Cerebrospinal fluid and serum levels of vitamin B6 in status epilepticus children.

Vitamin B6 (B6) is an essential cofactor of glutamate decarboxylase and catalyzes the decarboxylation of the excitatory neurotransmitter glutamate to the inhibitory neurotransmitter gamma-aminobutyric acid (GABA). Although immediate administration of B6 to patients with acute encephalopathy with febrile convulsive status epilepticus (AEFCSE) is effective, it is not known whether prolonged seizures in status epilepticus (SE) children prevent the transport of B6 to the central nervous system (CNS) and/or induce the consumption of B6 inside the CNS. We evaluated the B6 concentration in cerebrospinal fluid (CSF) and serum in SE children. Further, we performed a sequential serum B6 analysis on days 1 and 2 after admission and on the day before discharge. Among the several vitamers of B6, we used pyridoxal (PL) as a representative of B6 in this study. We enrolled 15 SE children (8 boys and 7 girls; age range,1-11years; average age, 3.3years) and 21 control children (3 boys and 18 girls; age range, 7months-14years; average age, 3.0years) and each group was divided into 2 subgroups according to age (4months-1year and 2-14years).
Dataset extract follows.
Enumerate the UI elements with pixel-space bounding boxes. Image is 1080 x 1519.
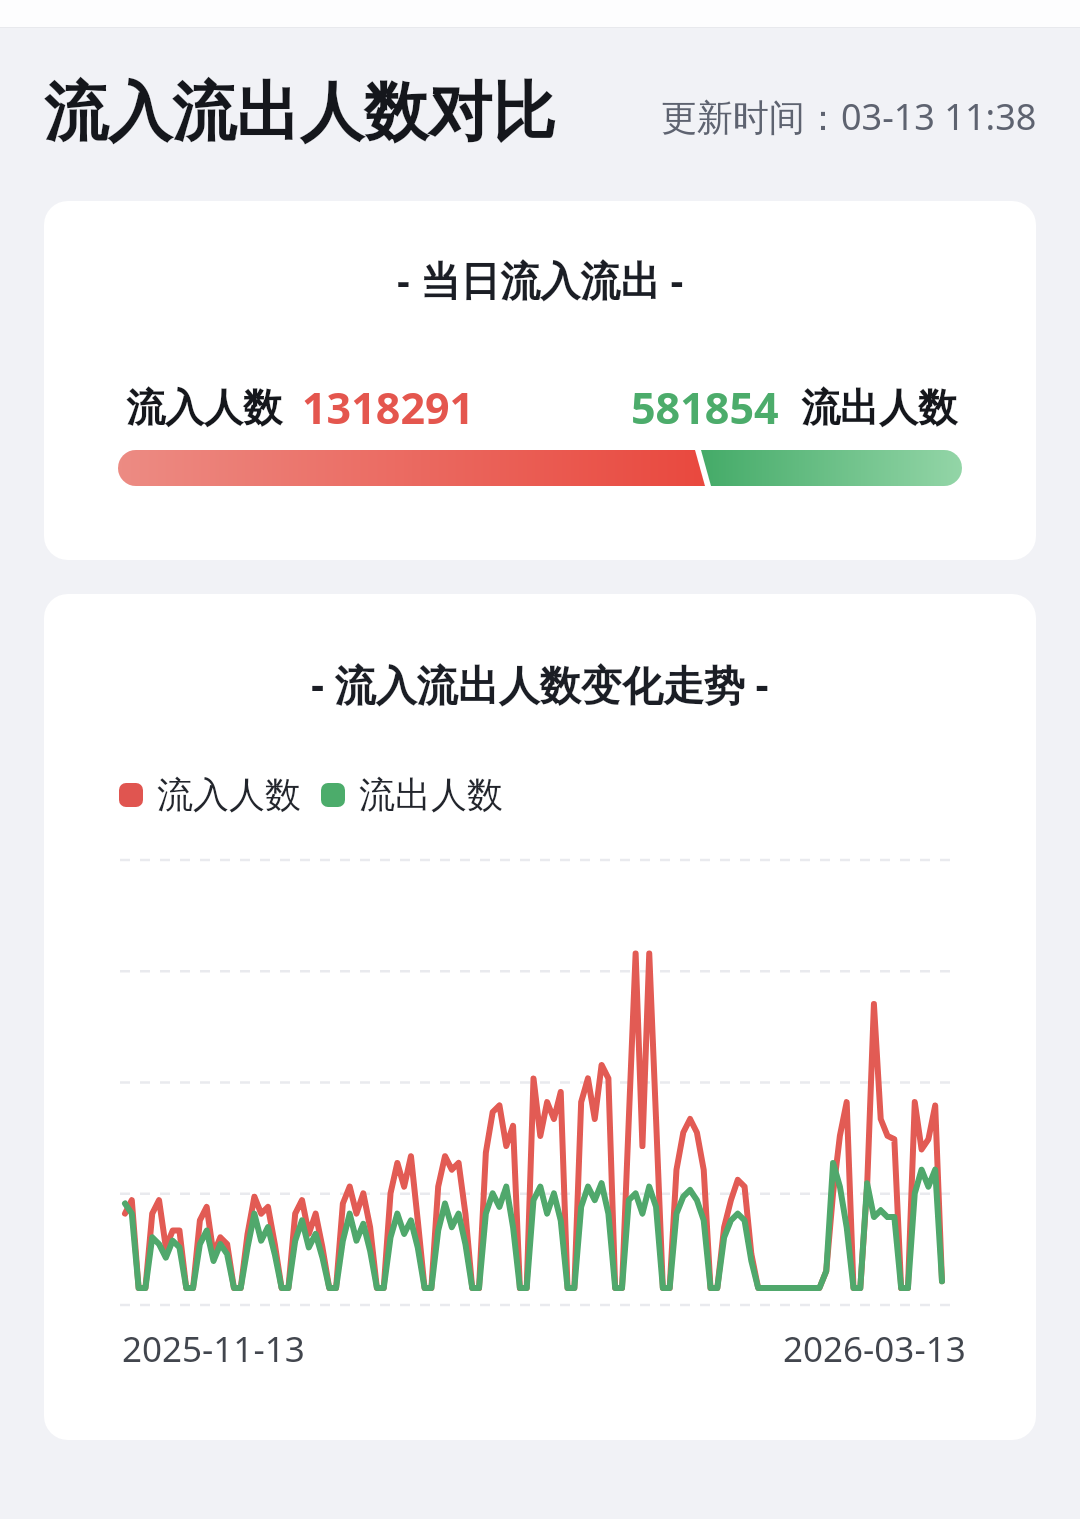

We found no significant differences in the CSF PL levels, CSF/serum PL ratios, and serum PL levels in the SE and control subgroups. Our results suggest that prolonged seizures do not result in B6 deficiency in CSF and serum in SE children. Whenever necessary, B6 should be administered to SE children with caution to prevent possible adverse effects.